# TASK DIRECTIONS
Below is a listing. Copy each line of it that holds the word "Monokote".

# EXTRACTED DATA
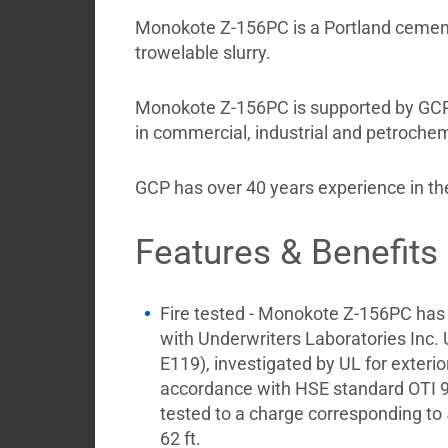
My
Monokote Z-156PC is a Portland cement-b
Briefcase
trowelable slurry.
Monokote Z-156PC is supported by GCP fi
in commercial, industrial and petroche
GCP has over 40 years experience in the
Features & Benefits
Fire tested - Monokote Z-156PC has
with Underwriters Laboratories Inc
E119), investigated by UL for exterior 
accordance with HSE standard OTI 9
tested to a charge corresponding to 
62 ft.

# REPLY
Monokote Z-156PC is a Portland cement-b
Monokote Z-156PC is supported by GCP fi
Fire tested - Monokote Z-156PC has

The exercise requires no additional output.